The word ‘tegula’ or tile was used to describe several clay products in the early Middle Ages including bricks and paviors as well as roofing tiles but the special word 'thacktyle’ was used certainly from the year 1212 and possibly from as early as 1189 in London. As the term suggests, tiles were used as an alternative to thatch where a more long-lasting, a more uniform, a more predictable, and, above all a more fire-resistant roof covering than thatch or reed or straw was required. This was especially true of urban buildings. Squeezed within their defensive walls, medieval towns were
crowded with timber-framed buildings covered with thatch and therefore vulnerable to the spread of fire from roof to roof. From an early date various municipalities attempted to counter the danger by legislating for the use of tiles. Use of plain tiles rapidly spread in town and country until by the 18th Century these were the normal roofing material for a third of the country.

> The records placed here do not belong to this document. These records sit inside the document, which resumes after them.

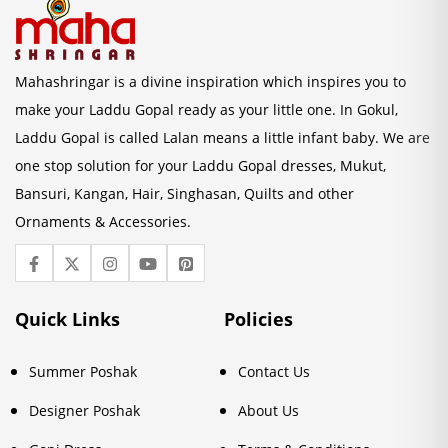
Mahashringar is a divine inspiration which inspires you to
make your Laddu Gopal ready as your little one. In Gokul,
Laddu Gopal is called Lalan means a little infant baby. We are
one stop solution for your Laddu Gopal dresses, Mukut,
Bansuri, Kangan, Hair, Singhasan, Quilts and other
Ornaments & Accessories.
Quick Links
Policies
Summer Poshak
Contact Us
Designer Poshak
About Us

The shape of the plain tiles is sometimes held to derive from the shape of wooden shingles, another alternative to thatch but one almost equally as vulnerable to fire. Many attempts were made to regulate the size of plain tiles. The best known is that made by statute in 1477/8 during the reign of Edward IV in which it was required that a plain tile should be 10½” long by 6¼” wide (most plain clay tiles of the present day are 10½” long by 6½” wide). Since tiles were sold by number, unscrupulous tile-makers were inclined to skimp on dimensions while the building owner expected to have to use the minimum number of tiles to cover his roof. The statutory size made an acceptable compromise though the limitations of a manufacturing process which depended on a mixture of judgement and chance meant that nominal dimensions could not always be maintained.

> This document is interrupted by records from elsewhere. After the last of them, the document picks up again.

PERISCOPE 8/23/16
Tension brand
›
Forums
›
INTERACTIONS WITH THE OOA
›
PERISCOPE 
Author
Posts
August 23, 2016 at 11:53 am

Bricks and tiles were generally manufactured together. Both tiles and bricks were normally made from clay dug close by the site of the intended buildings, worked and tempered and then burnt in a clamp or kiln made at the building site. Each individual tile was made by hand; it was not until well into the 19th Century that tile-making machines came into use and then more often for pantiles or other shaped tiles than for plain tiles.

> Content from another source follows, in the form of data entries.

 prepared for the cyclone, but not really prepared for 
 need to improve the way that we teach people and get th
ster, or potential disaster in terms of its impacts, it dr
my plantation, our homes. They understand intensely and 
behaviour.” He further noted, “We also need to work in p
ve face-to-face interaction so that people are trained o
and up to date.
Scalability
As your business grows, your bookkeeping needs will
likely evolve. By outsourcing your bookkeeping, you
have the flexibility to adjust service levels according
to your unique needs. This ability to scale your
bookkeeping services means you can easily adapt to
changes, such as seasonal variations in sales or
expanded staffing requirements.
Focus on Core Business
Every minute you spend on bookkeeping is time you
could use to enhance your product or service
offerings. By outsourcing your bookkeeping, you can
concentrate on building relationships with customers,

From 1784 onwards the price of tiles was affected by the Brick Tax introduced by William Pitt the Younger along with several other ingenious taxes to help defray the cost of fighting the American War of Independence. Taxation records give some idea of the numbers of bricks and tiles manufactured at that time. In 1833, for instance, over 42,000,000 plain tiles were subject to the levy and, while they were produced in many counties of England, the largest producer was Staffordshire with nearly 8,000,000 made at that time. The tax on tiles was in fact removed in 1833; bricks had to wait until 1851 until they were free from tax.